Somewhere below are a line with "fordert, dass sexuelle Übergriffe" and a later line with "welcher ein sexueller Übergriff auch". Output exactly those lines and all lines between them.
· · · ·
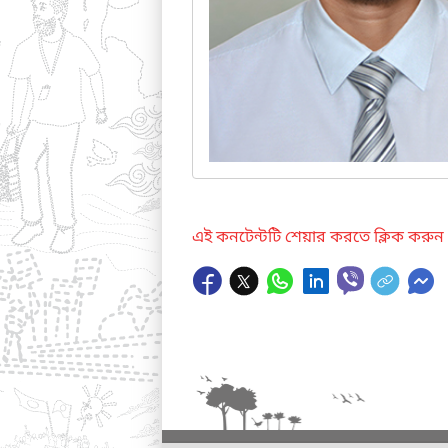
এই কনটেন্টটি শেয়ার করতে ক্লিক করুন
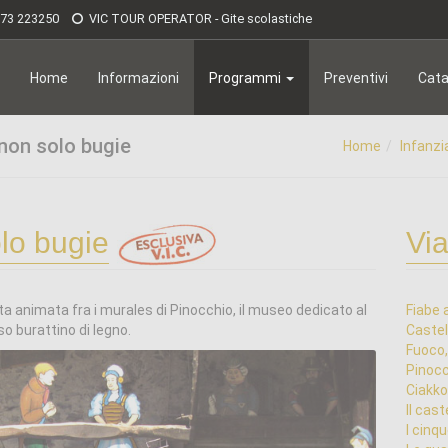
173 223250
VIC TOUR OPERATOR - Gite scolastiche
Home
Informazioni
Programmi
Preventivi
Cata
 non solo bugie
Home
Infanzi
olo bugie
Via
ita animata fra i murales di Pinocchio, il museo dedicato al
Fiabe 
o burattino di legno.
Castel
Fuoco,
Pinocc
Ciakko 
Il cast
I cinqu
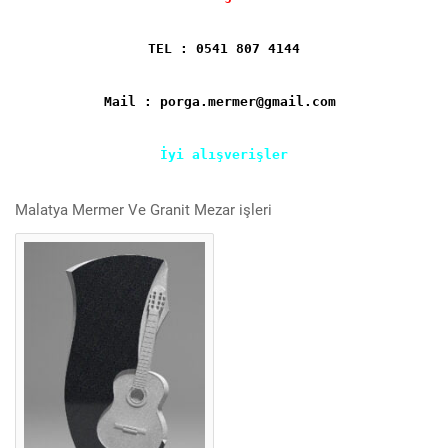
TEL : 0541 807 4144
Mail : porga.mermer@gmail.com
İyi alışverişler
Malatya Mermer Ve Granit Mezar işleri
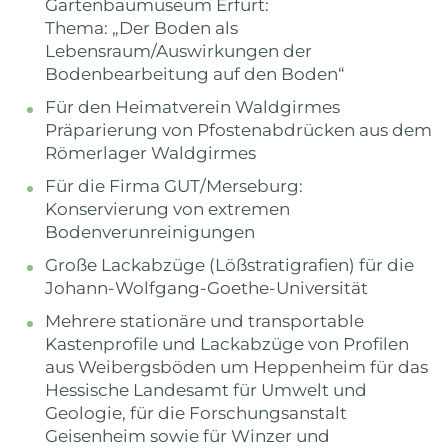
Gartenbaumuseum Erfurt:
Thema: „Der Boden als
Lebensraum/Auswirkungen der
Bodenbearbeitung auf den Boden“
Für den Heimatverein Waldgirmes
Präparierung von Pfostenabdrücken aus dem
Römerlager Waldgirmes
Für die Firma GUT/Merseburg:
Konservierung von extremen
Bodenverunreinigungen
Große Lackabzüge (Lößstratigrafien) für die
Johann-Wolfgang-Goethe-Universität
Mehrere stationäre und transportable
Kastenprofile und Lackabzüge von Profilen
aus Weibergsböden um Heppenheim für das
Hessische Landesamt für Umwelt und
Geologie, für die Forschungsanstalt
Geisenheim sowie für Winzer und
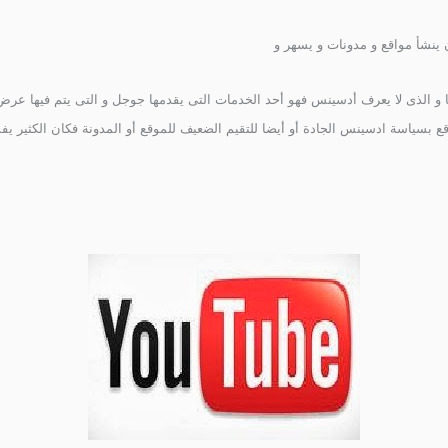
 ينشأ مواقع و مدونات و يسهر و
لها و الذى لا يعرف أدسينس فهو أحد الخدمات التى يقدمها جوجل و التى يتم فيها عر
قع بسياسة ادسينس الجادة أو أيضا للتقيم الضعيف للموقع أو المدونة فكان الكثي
· · · ·
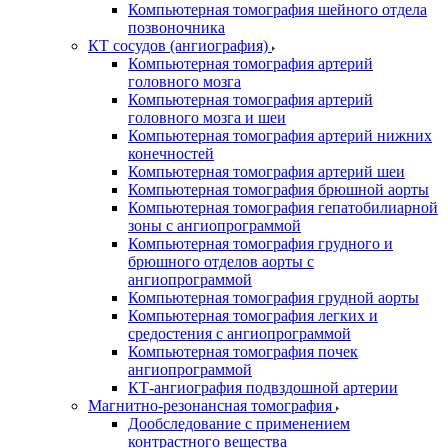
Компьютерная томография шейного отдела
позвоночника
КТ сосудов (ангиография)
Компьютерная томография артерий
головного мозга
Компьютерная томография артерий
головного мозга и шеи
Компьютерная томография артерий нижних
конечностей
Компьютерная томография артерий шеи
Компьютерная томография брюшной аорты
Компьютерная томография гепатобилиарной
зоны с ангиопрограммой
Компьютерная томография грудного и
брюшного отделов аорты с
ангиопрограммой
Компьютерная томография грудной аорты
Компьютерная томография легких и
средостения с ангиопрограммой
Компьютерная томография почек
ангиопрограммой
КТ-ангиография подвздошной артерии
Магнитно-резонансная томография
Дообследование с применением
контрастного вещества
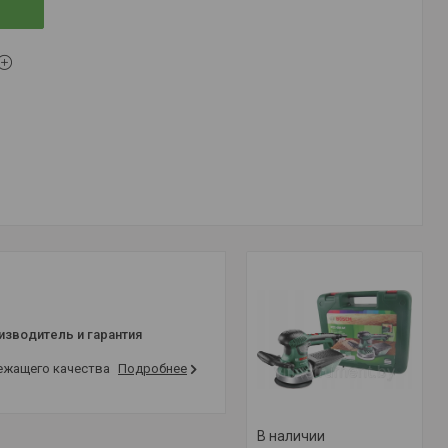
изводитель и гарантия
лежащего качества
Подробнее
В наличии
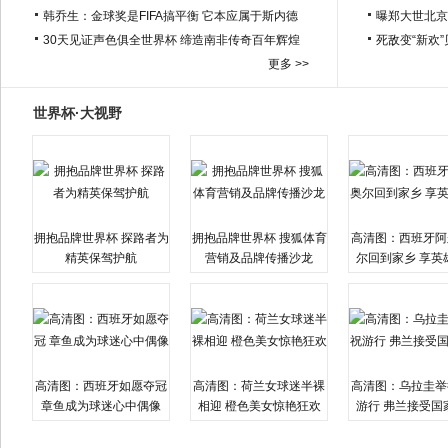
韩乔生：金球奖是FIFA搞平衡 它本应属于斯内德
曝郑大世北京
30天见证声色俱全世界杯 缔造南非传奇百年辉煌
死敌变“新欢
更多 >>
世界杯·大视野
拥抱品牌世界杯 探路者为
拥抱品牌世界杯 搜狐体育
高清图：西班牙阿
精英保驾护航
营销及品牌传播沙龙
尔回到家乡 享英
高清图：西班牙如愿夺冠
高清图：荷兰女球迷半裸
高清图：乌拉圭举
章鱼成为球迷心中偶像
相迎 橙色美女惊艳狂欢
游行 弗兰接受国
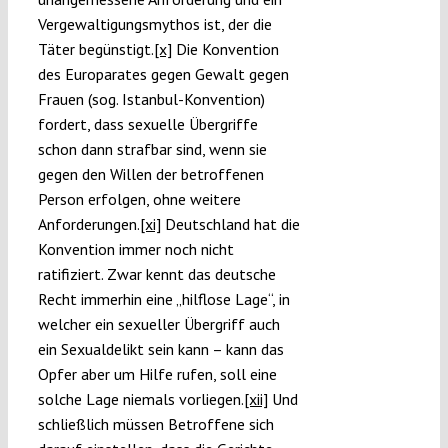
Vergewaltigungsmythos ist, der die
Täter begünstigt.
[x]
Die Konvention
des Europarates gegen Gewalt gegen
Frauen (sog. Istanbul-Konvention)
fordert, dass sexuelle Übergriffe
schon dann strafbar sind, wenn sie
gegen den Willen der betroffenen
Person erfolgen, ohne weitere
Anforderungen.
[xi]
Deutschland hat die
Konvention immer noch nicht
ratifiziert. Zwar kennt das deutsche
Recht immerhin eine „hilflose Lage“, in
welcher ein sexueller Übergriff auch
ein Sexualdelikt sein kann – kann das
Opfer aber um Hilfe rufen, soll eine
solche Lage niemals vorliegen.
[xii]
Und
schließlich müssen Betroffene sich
· · · ·
* [Answer to this task]:
fordert, dass sexuelle Übergriffe
schon dann strafbar sind, wenn sie
gegen den Willen der betroffenen
Person erfolgen, ohne weitere
Anforderungen.
[xi]
Deutschland hat die
Konvention immer noch nicht
ratifiziert. Zwar kennt das deutsche
Recht immerhin eine „hilflose Lage“, in
welcher ein sexueller Übergriff auch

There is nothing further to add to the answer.